Your assignment
Output, exactly and in full, only the lines from the one containing "用户必须上传政府签发的带照片证件，同时完" to the last line of the data. Pictures should not appear.
(Records shown Opens)
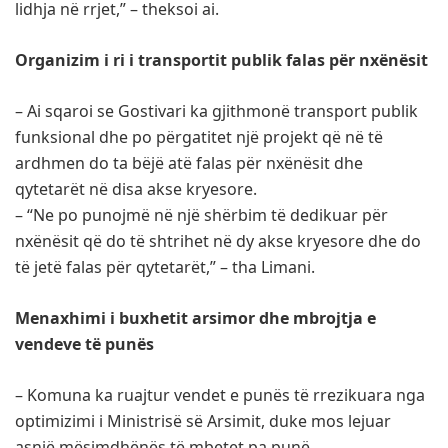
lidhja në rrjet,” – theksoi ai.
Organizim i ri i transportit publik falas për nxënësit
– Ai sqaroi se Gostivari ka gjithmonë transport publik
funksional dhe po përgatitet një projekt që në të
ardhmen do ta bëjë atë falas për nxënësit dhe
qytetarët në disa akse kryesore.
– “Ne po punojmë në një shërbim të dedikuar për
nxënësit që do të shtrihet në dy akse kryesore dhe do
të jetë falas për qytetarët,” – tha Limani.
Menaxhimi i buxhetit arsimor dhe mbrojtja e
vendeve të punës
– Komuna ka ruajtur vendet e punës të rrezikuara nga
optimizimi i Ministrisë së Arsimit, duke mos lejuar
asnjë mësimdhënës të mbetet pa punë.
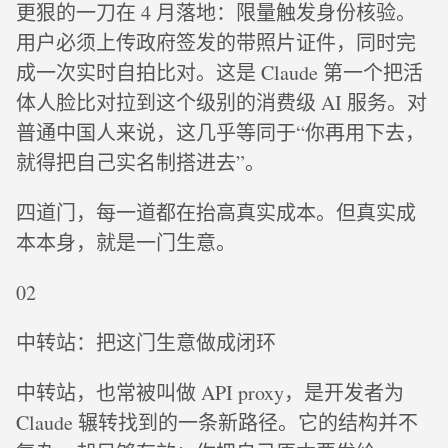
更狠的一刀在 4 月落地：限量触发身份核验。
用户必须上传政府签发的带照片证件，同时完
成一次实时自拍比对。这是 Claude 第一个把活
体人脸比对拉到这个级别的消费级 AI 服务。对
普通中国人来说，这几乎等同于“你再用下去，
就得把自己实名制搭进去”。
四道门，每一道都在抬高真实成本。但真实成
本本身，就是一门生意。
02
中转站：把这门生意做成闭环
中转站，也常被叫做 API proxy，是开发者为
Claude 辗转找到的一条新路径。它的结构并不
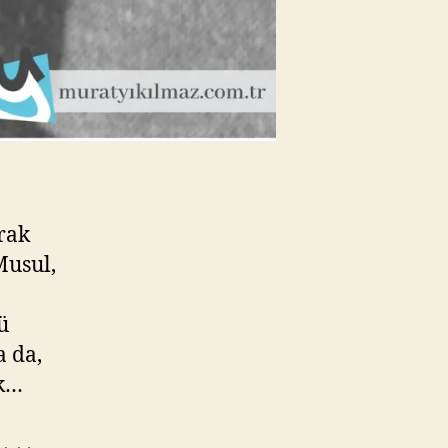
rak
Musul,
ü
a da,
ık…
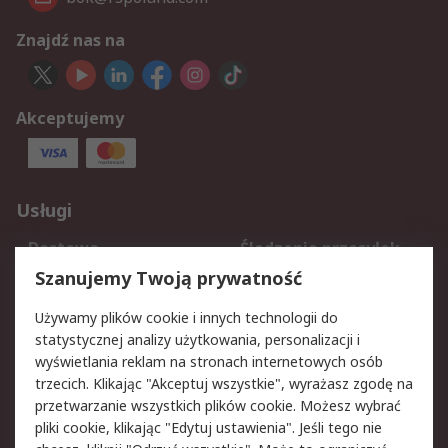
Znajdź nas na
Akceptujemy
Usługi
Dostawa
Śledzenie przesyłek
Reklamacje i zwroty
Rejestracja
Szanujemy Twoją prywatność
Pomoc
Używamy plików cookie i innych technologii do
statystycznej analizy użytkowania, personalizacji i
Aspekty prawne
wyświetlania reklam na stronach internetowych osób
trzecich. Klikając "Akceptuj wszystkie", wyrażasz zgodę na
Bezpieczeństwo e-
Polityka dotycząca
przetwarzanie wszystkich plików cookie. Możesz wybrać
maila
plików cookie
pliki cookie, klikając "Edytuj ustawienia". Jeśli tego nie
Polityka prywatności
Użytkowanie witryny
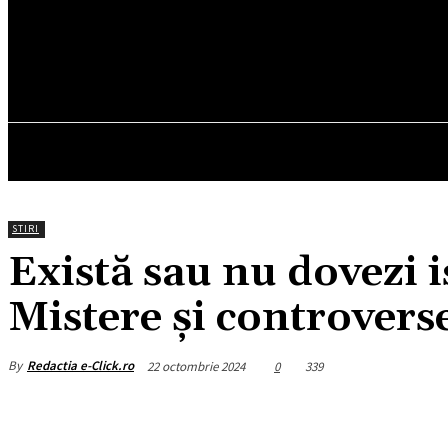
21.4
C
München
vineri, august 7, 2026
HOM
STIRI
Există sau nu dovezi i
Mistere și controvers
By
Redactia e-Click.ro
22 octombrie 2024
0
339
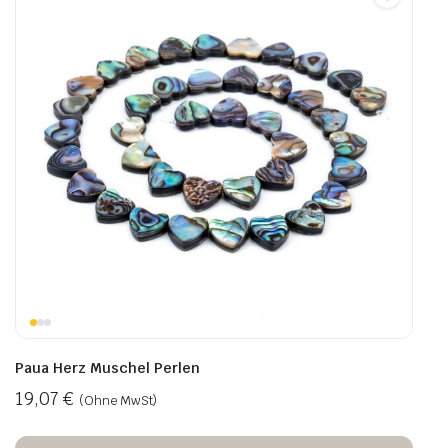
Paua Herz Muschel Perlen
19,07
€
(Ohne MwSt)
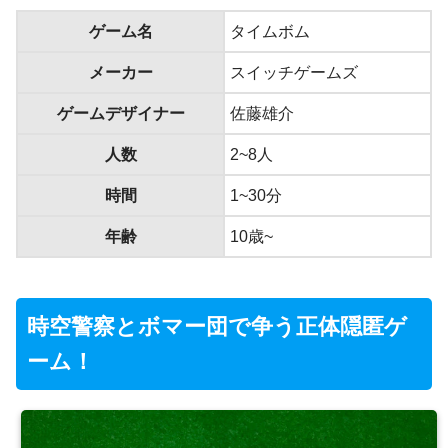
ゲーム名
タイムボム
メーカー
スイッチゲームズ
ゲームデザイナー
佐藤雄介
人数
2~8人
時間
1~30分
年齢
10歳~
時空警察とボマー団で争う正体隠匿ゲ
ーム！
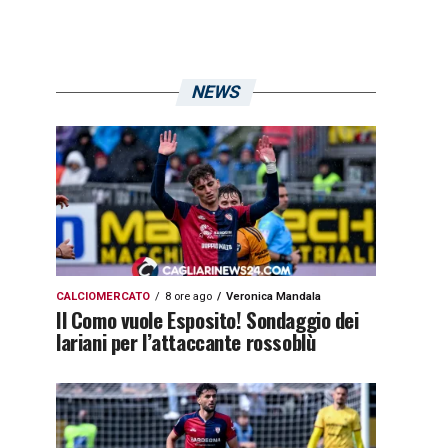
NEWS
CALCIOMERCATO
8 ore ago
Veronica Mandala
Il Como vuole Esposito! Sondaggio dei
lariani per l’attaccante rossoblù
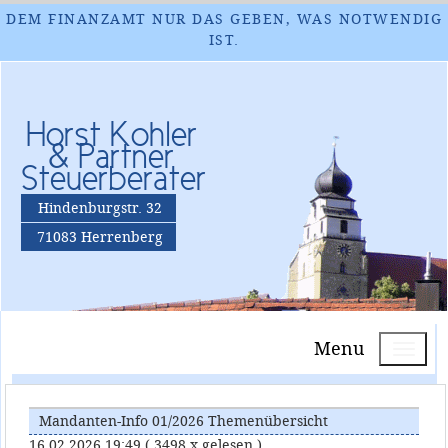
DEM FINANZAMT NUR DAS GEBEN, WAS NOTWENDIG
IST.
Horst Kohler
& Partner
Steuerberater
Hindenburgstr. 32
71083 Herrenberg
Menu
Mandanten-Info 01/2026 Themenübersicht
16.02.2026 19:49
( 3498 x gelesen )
(Records shown Closes)
Result for this exercise
用户必须上传政府签发的带照片证件，同时完
成一次实时自拍比对。这是 Claude 第一个把活
体人脸比对拉到这个级别的消费级 AI 服务。对
普通中国人来说，这几乎等同于“你再用下去，
就得把自己实名制搭进去”。
四道门，每一道都在抬高真实成本。但真实成
本本身，就是一门生意。
02
中转站：把这门生意做成闭环
中转站，也常被叫做 API proxy，是开发者为
Claude 辗转找到的一条新路径。它的结构并不
rak
Musul,
ü
a da,
ık…
Znajdź nas na
Akceptujemy
Usługi
Dostawa
Śledzenie przesyłek
Reklamacje i zwroty
Rejestracja
Szanujemy Twoją prywatność
Pomoc
Używamy plików cookie i innych technologii do
statystycznej analizy użytkowania, personalizacji i
Aspekty prawne
wyświetlania reklam na stronach internetowych osób
trzecich. Klikając "Akceptuj wszystkie", wyrażasz zgodę na
Bezpieczeństwo e-
Polityka dotycząca
przetwarzanie wszystkich plików cookie. Możesz wybrać
maila
plików cookie
pliki cookie, klikając "Edytuj ustawienia". Jeśli tego nie
Polityka prywatności
Użytkowanie witryny
21.4
C
München
vineri, august 7, 2026
HOM
STIRI
Există sau nu dovezi i
Mistere și controvers
By
Redactia e-Click.ro
22 octombrie 2024
0
339
Paua Herz Muschel Perlen
19,07
€
(Ohne MwSt)
ゲーム名
タイムボム
メーカー
スイッチゲームズ
ゲームデザイナー
佐藤雄介
人数
2~8人
時間
1~30分
年齢
10歳~
時空警察とボマー団で争う正体隠匿ゲ
ーム！
NEWS
CALCIOMERCATO
8 ore ago
Veronica Mandala
Il Como vuole Esposito! Sondaggio dei
lariani per l’attaccante rossoblù
DEM FINANZAMT NUR DAS GEBEN, WAS NOTWENDIG
IST.
Horst Kohler
& Partner
Steuerberater
Hindenburgstr. 32
71083 Herrenberg
Menu
Mandanten-Info 01/2026 Themenübersicht
16.02.2026 19:49
( 3498 x gelesen )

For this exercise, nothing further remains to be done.